§ **What the exercise asks**: Copy nothing from the entries below except the lines from the one containing "Mluvčí moravskoslezských hasičů Kamila" through the one containing "z české strany hranice.", and copy those exactly.

[Saved entries]
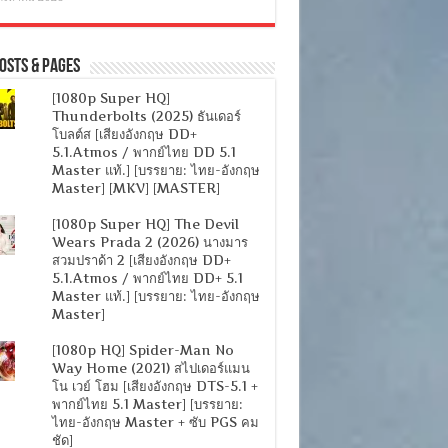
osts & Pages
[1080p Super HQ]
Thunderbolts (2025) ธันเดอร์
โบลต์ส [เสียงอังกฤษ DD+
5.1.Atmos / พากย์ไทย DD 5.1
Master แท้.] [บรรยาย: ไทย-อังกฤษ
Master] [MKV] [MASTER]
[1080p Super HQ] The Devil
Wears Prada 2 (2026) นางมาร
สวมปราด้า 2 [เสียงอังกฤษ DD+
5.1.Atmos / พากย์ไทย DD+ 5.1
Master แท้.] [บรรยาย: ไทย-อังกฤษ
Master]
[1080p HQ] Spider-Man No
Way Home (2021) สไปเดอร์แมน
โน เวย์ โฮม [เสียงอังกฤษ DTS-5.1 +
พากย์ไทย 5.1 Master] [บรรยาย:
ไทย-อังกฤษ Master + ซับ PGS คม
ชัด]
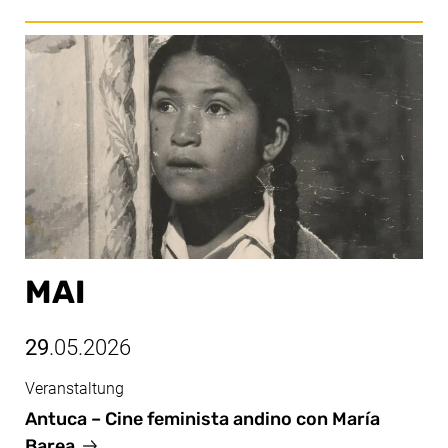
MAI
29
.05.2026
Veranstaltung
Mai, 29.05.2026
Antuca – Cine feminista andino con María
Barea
* * *
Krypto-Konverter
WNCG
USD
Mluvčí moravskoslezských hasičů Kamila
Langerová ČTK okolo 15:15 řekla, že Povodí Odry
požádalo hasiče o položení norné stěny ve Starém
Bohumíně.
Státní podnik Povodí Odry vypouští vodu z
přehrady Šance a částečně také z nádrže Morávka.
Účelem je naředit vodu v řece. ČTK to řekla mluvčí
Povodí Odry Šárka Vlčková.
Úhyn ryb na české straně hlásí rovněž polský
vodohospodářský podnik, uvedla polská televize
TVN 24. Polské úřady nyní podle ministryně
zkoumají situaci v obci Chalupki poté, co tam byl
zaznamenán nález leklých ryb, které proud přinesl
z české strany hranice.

§ **Exercise solution**:
Mluvčí moravskoslezských hasičů Kamila
Langerová ČTK okolo 15:15 řekla, že Povodí Odry
požádalo hasiče o položení norné stěny ve Starém
Bohumíně.
Státní podnik Povodí Odry vypouští vodu z
přehrady Šance a částečně také z nádrže Morávka.
Účelem je naředit vodu v řece. ČTK to řekla mluvčí
Povodí Odry Šárka Vlčková.
Úhyn ryb na české straně hlásí rovněž polský
vodohospodářský podnik, uvedla polská televize
TVN 24. Polské úřady nyní podle ministryně
zkoumají situaci v obci Chalupki poté, co tam byl
zaznamenán nález leklých ryb, které proud přinesl
z české strany hranice.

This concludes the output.